6 giugno 2015. La polizia cinese ha arrestato Tamding Wangyal, il marito di Sangye Tso, la donna tibetana madre di due figli immolatasi lo scorso 27 maggio nella Contea di Chone, regione dell’Amdo. Si era cosparsa di benzina e si era data fuoco attorno alle 4.00 (ora locale), di fronte alla sede del personale di sicurezza cinese, nelle vicinanze del monastero di Choekhorling.

Sangye e il marito gestivano un ristorante, un negozio e un albergo ma a causa di ripetuti problemi insorti con le locali autorità cinesi avevano deciso di aprire una nuova attività a Nagchu e di lasciare i bambini con i nonni. Fonti tibetane hanno riferito che prima di portare a compimento la sua protesta Sangye Tso aveva inviato ai suoceri alcuni suoi gioielli e capi di abbigliamento destinati a fornire i mezzi necessari per assicurare ai figli un’adeguata istruzione. Dopo la sua morte, i locali funzionari di polizia hanno chiesto di vedere e fotografare tutto ciò che la donna tibetana aveva fatto pervenire ai suoceri. Hanno inoltre sottoposto a lunghi interrogatori altri membri della famiglia.

Dopo il gesto di estrema protesta di Sangye Tso, le autorità cinesi hanno tratto in arresto anche tre monaci del monastero di Choekhorling: Samten Gyatso, Lobsang Samten e Thinlay Gyatso.
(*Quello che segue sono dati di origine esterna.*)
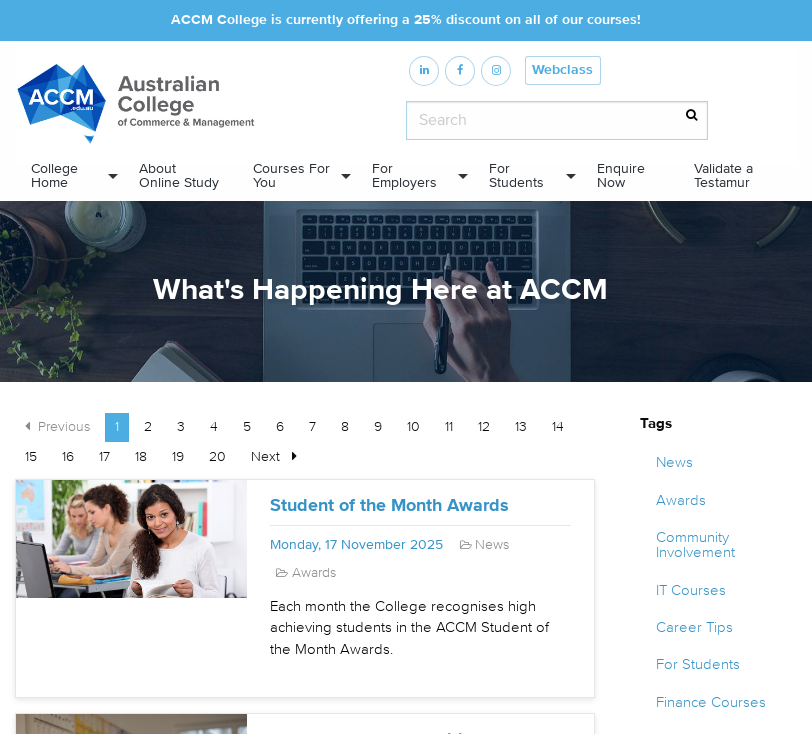 The height and width of the screenshot is (734, 812). Describe the element at coordinates (148, 426) in the screenshot. I see `2 [Page 2]` at that location.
Nonostante la polizia non abbia fornito alcuna spiegazione sulle ragioni del loro arresto, i tibetani del luogo ritengono che molto probabilmente siano stati fermati per aver diffuso la notizia dell’immolazione di Sangye Tso attraverso la rete di chat vocale WeChat. Le autorità cinesi hanno incrementato i controlli su tutti i canali di comunicazione inclusi i servizi di messaggio vocale e la posta elettronica.